§ **RECORD SET**
---------------
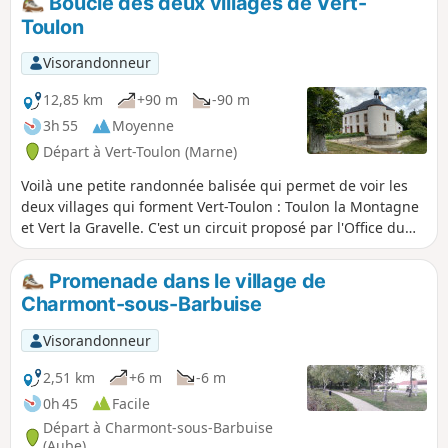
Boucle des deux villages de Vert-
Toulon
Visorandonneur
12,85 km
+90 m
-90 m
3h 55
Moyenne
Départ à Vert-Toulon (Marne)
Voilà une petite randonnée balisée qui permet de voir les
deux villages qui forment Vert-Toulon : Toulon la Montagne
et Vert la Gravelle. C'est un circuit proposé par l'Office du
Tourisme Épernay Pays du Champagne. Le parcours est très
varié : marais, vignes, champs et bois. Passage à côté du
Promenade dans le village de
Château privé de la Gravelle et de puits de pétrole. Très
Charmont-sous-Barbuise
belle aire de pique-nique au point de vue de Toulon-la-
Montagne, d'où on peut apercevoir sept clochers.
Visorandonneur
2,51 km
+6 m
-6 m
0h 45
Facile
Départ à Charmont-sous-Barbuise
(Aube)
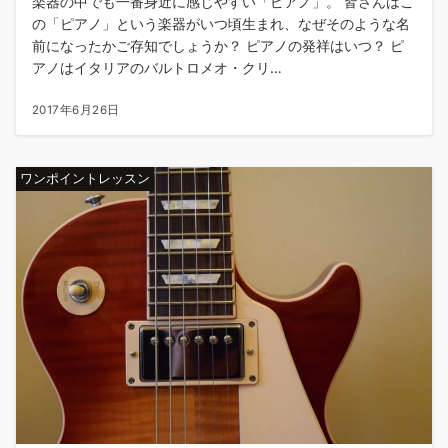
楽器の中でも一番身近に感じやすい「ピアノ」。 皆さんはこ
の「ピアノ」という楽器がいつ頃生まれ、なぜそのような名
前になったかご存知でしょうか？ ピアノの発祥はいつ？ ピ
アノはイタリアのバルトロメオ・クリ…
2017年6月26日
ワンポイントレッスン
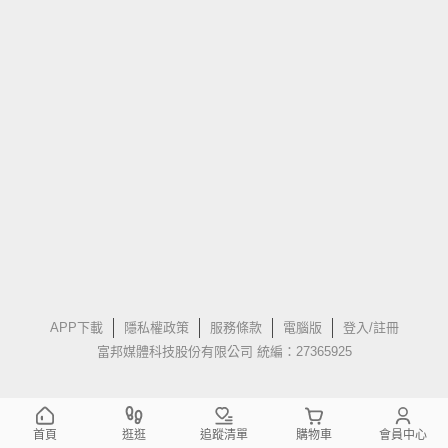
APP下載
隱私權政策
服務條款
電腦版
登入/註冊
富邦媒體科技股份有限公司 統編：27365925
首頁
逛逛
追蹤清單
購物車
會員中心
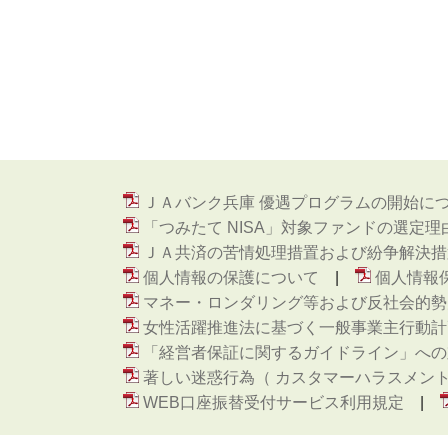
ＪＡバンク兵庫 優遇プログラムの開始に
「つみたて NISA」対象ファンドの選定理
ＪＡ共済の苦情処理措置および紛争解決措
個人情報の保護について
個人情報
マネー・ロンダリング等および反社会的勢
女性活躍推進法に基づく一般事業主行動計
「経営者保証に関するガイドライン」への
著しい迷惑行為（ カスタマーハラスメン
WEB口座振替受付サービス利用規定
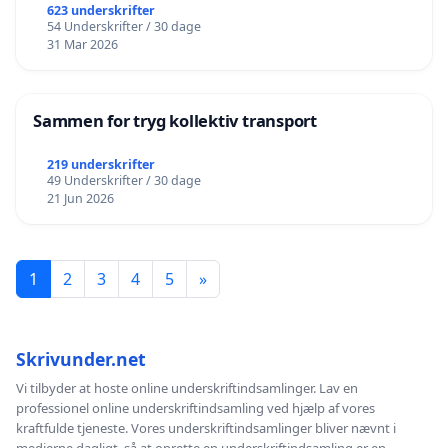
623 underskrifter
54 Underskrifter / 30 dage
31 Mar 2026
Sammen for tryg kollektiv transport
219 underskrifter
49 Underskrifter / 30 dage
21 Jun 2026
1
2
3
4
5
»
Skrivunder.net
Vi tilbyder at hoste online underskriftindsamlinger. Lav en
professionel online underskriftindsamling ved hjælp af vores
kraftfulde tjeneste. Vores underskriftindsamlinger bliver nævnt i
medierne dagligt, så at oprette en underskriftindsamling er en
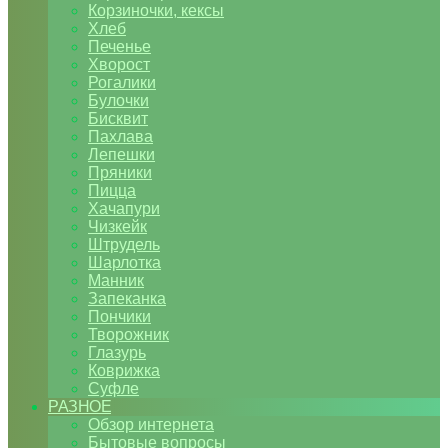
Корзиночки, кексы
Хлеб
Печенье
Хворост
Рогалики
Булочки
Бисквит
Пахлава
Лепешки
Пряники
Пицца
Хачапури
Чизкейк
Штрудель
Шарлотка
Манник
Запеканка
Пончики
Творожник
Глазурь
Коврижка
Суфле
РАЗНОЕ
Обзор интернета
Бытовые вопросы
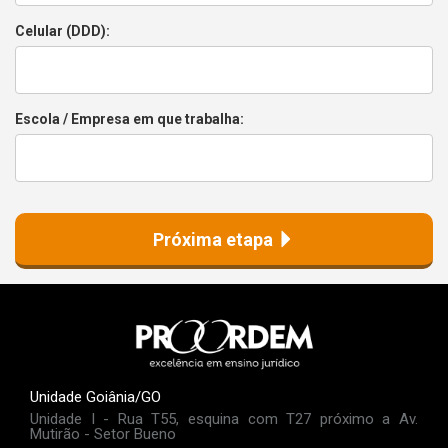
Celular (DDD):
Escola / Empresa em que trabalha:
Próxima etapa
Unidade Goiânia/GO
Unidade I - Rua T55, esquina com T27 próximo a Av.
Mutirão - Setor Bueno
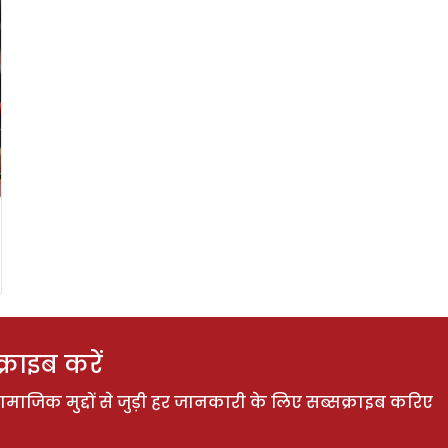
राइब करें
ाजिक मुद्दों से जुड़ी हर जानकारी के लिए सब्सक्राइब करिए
---------------
§ **WHAT THE TASK REQUIRES**
Using the listing above, gather each line that holds the string "Montagne" and copy it.

§ **SOLUTION TO THIS TASK**
deux villages qui forment Vert-Toulon : Toulon la Montagne
Montagne, d'où on peut apercevoir sept clochers.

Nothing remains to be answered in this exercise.